In paper II, we demonstrated that HHV-6A and HHV-6B can infect primary trophoblast cells and induce distinct DNA methylation changes. HHV-6A infection resulted in 37 differentially methylated regions linked to genes involved in angiogenesis and placental development, whereas HHV-6B affected a single but biologically important region in PEG10, a gene important for placental development. These findings provide the first evidence of targeted epigenetic effects of HHV-6A/B in trophoblasts.

In paper III, transcriptomic profiling revealed substantial changes in bulk RNA and miRNA expression following infection, including activation of interferon-mediated antiviral pathways and downregulation of genes involved in angiogenesis and placental function. These results suggest that HHV-6A/B may impair placental development through combined epigenetic and transcriptional mechanisms.
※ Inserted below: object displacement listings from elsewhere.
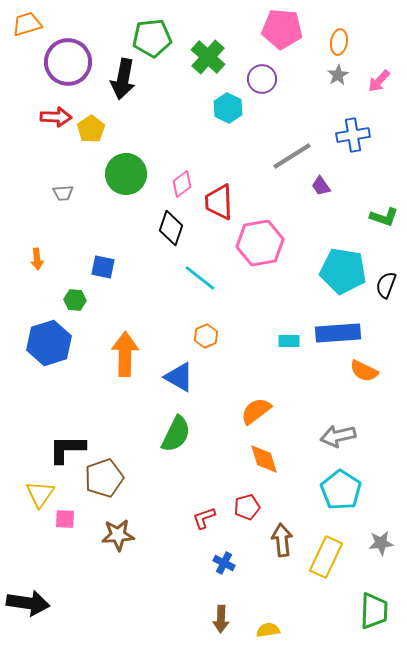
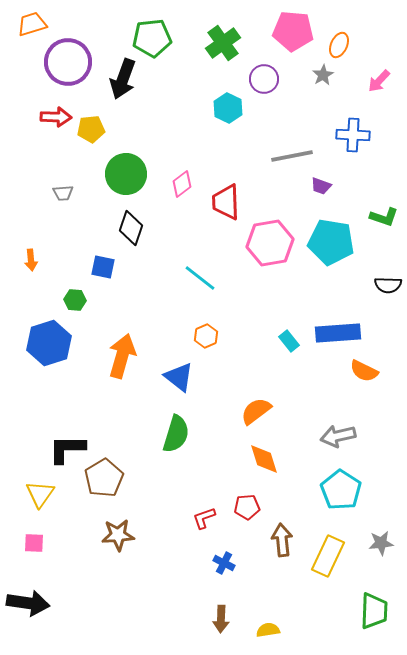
orange trapezoid at (27, 24): moved 5 px right
pink pentagon at (282, 29): moved 11 px right, 2 px down
orange ellipse at (339, 42): moved 3 px down; rotated 15 degrees clockwise
green cross at (208, 57): moved 15 px right, 14 px up; rotated 12 degrees clockwise
gray star at (338, 75): moved 15 px left
black arrow at (123, 79): rotated 9 degrees clockwise
purple circle at (262, 79): moved 2 px right
yellow pentagon at (91, 129): rotated 28 degrees clockwise
blue cross at (353, 135): rotated 12 degrees clockwise
gray line at (292, 156): rotated 21 degrees clockwise
purple trapezoid at (321, 186): rotated 35 degrees counterclockwise
red trapezoid at (219, 202): moved 7 px right
black diamond at (171, 228): moved 40 px left
pink hexagon at (260, 243): moved 10 px right
orange arrow at (37, 259): moved 6 px left, 1 px down
cyan pentagon at (343, 271): moved 12 px left, 29 px up
black semicircle at (386, 285): moved 2 px right; rotated 108 degrees counterclockwise
cyan rectangle at (289, 341): rotated 50 degrees clockwise
orange arrow at (125, 354): moved 3 px left, 2 px down; rotated 15 degrees clockwise
blue triangle at (179, 377): rotated 8 degrees clockwise
green semicircle at (176, 434): rotated 9 degrees counterclockwise
brown pentagon at (104, 478): rotated 12 degrees counterclockwise
red pentagon at (247, 507): rotated 10 degrees clockwise
pink square at (65, 519): moved 31 px left, 24 px down
yellow rectangle at (326, 557): moved 2 px right, 1 px up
In paper IV, functional analyses showed that both viral variants increased secretion of anti-angiogenic factors such as Soluble fms-like tyrosine kinase-1 and Angiopoietin-2, while HHV-6B induced broader anti-angiogenic shifts, with a reduction in Placental growth factors and increased Vasohibin-1 and Thrombospondin-1. HHV-6A selectively activated the PERK-mediated endoplasmic reticulum stress pathway. Together, these findings show that HHV-6A/B differentially affect trophoblast function at the protein level.

In summary, this thesis supports a broader role for viral infection in preeclampsia and identifies mechanisms by which HHV-6A/B may contribute to disease. We show that HHV-6A/B can infect primary trophoblasts, alter epigenetic and transcriptomic profiles, and disrupt angiogenic and stress-response pathways, offering new insight into viral and molecular drivers of preeclampsia and related pregnancy complications.